Der Kern der Proteste war und wird sein, dass die Menschen eben nicht nur den Banken ans Schlafittchen wollen, sondern diesem Kapitalismus, wie er sich unter neoliberaler Ägide zeigt. Sozialismus ist nicht mal deren Ziel, darf man annehmen - man nenne das Ding wie man will, deretwegen auch Kapitalismus mit menschlichem Antlitz, wenn das überhaupt möglich ist. Sie wollen hauptsächlich nicht mehr die bloße Verfügungsmasse vermeintlich höherer Interessen sein, sondern freie Entfaltungsmöglichkeiten haben, freie Individuen sein, die ein Recht auf eine halbwegs freie Zukunftsgestaltung haben. Die Menschen schwappen nicht nur auf die Straßen, weil Banken asoziale Methoden anwenden, die gegen das Allgemeininteresse stoßen. Das ist ein Motiv - aber nicht das Motiv. Es war das i-Tüpfelchen, das nun endlich zum Protest führte. Es geht um generelle Rehumanisierung der Ökonomie - es geht gegen eine ökonomische Höllenfahrt, bei der menschliche Schicksale fatalistisch mit in den Schlund gerissen werden. Eine Höllenfahrt, die nicht nur Banken und Börsen bereiten, sondern Konzerne und deren Lobbyverbände - es geht gegen deren Menschenbild, nach dem der Mensch nützlicher Erfüllungsgehilfe des Produktionsablaufs zu sein hat, um einen kleinen Happen Würde erhaschen zu dürfen.
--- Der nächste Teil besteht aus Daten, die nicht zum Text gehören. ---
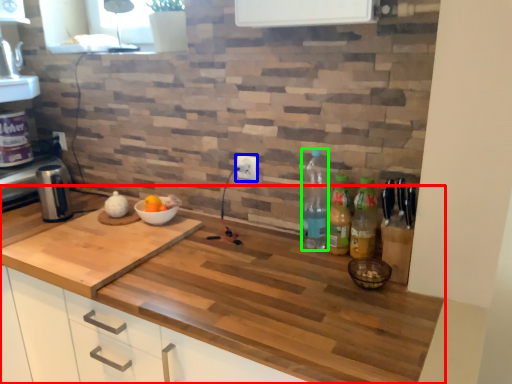 Question: Which object is the closest to the countertop (highlighted by a red box)? Choose among these: electric outlet (highlighted by a blue box) or bottle (highlighted by a green box).

Choices:
 (A) electric outlet
 (B) bottle

Answer: (B) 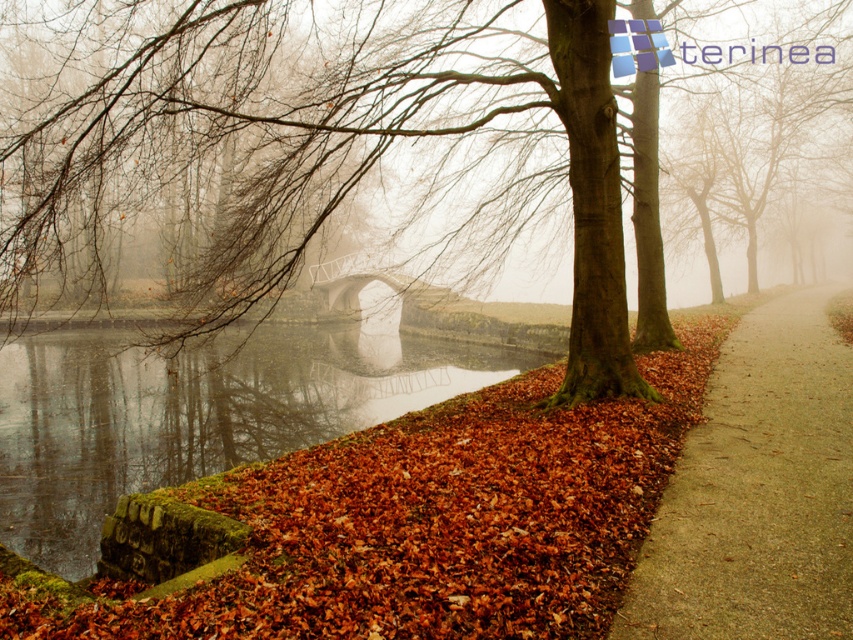 Question: Where is brown rough bark tree at center located in relation to metallic gray bridge at center in the image?

Choices:
 (A) above
 (B) below

Answer: (A)

Question: Which object is positioned closest to the metallic gray bridge at center?

Choices:
 (A) brown rough bark tree at center
 (B) brown gravel path at lower right

Answer: (A)

Question: Which point is farther from the camera taking this photo?

Choices:
 (A) (107, 470)
 (B) (397, 296)
 (C) (370, 76)

Answer: (B)

Question: Does brown rough bark tree at center appear on the left side of brown gravel path at lower right?

Choices:
 (A) yes
 (B) no

Answer: (A)

Question: Does brown rough bark tree at center have a larger size compared to brown leafy river at lower left?

Choices:
 (A) yes
 (B) no

Answer: (A)

Question: Which object appears closest to the camera in this image?

Choices:
 (A) brown rough bark tree at center
 (B) brown gravel path at lower right
 (C) metallic gray bridge at center

Answer: (B) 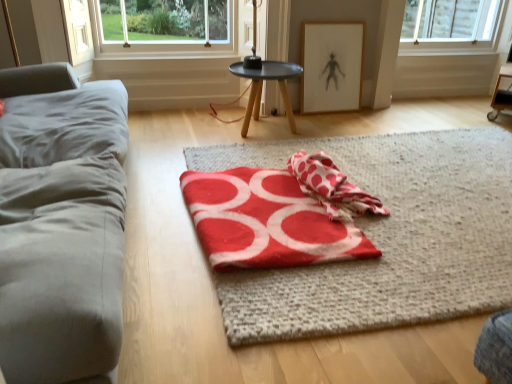 Image resolution: width=512 pixels, height=384 pixels. I want to click on vacant area located to the right-hand side of matte black table at center, so click(323, 128). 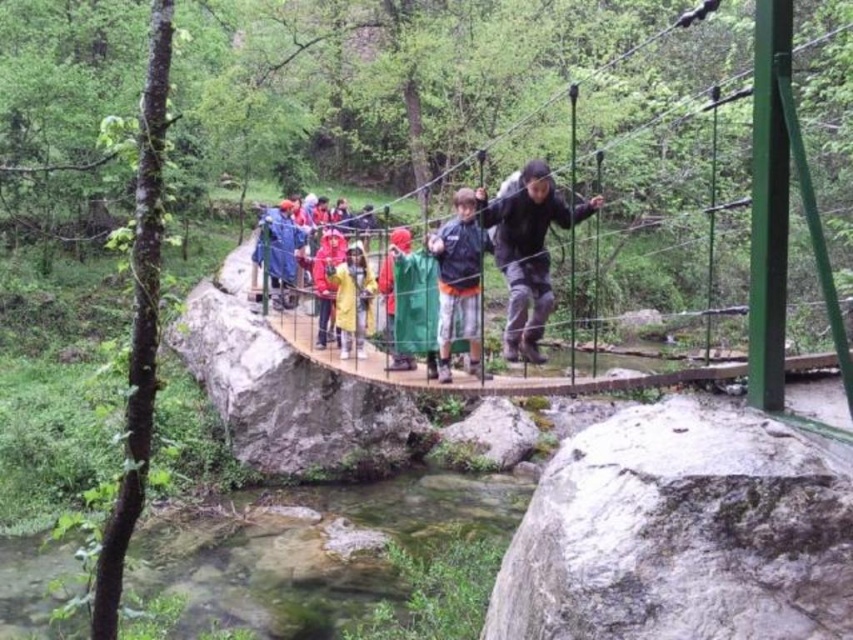 Question: Which point is closer to the camera?

Choices:
 (A) (845, 515)
 (B) (238, 320)
 (C) (268, 257)

Answer: (A)

Question: Is gray/rough rock at lower right positioned before yellow waterproof jacket at center?

Choices:
 (A) yes
 (B) no

Answer: (A)

Question: Which point appears farthest from the camera in this image?

Choices:
 (A) (769, 10)
 (B) (389, 364)
 (C) (231, 304)
 (D) (527, 301)

Answer: (C)

Question: Which point appears farthest from the camera in this image?

Choices:
 (A) (302, 467)
 (B) (273, 225)
 (C) (329, 515)

Answer: (B)

Question: Does smooth gray rock at center appear over yellow waterproof jacket at center?

Choices:
 (A) no
 (B) yes

Answer: (A)

Question: Can you confirm if gray/rough rock at lower right is bigger than wooden bridge at center?

Choices:
 (A) yes
 (B) no

Answer: (B)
Verknappung der Motive erzeugt gefährliche Verbündete
Zudem wurde berichtet und von so genannten Fachleuten unterstrichen, dass nicht nur ordinäre Bürger Unmut entwickelten. Auch die Wirtschaft, die Vertreter großer Unternehmen, hätten mittlerweile einen dicken Hals wegen der Banken, die uns alle - arm wie reich, ganz unten wie ganz oben - ins Unglück katapultieren würden. Selbst Politiker, die jahrelang im Sinne dieser Unternehmen Gesetze verabschiedet haben, die uns als Solidargesellschaft zerstört haben, sprachen mehr oder minder verstohlen den Protestlern ihre Solidarität aus. Mindestens aber erklärten sie, sie könnten den Protest nachvollziehen. Bei einem Protest, der als nur gegen Banken gerichtet dargestellt wird, gesellt sich das Entrepreneuriat doch gerne dazu.
Diese überraschenden Befürworter der Proteste tun nun also so, als sei alles der Finanzwirtschaft in die Schuhe zu schieben, als seien sie jahrelang lediglich Getriebene der Banken gewesen. Es wird reichlich eng im Waschbecken, in dem Hände sich in kühlster Unschuld geschrubbt werden. Es sind gefährliche Befürworter, die Occupy! da erfährt. Wölfe, die flauschigstes Lammfell um ihren Korpus gerafft haben. Sollten sich diese Pharisäer an die Spitze der Bewegung setzen, so kanalisieren sie den Kernantrieb der Bewegung. Das, was die Unzufriedenen zum Protest treibt, es würde unter Leitung empörter Unternehmer nicht angetastet. Bankenkontrolle würden sie sicherlich forcieren - auch ganz zu ihren Gunsten, versteht sich. Aber die eingeforderte Fairness, die Humanisierung, die man der Wirtschaft abnötigen möchte, das alles ist dann kein Thema mehr. Denn mehr als die Banken sind es seit Jahren die Großkonzerne und ihre Subunternehmen und Unternehmenstöchter, die den mobilen, flexiblen, allzeit sklavischen Arbeitsmenschen ohne Zukunftssicherheit züchteten. Sie haben die völlige Anpassung des Menschen an die Wirtschaft propagiert. Das haben auch hohe Bankster - aber die waren es nicht alleine...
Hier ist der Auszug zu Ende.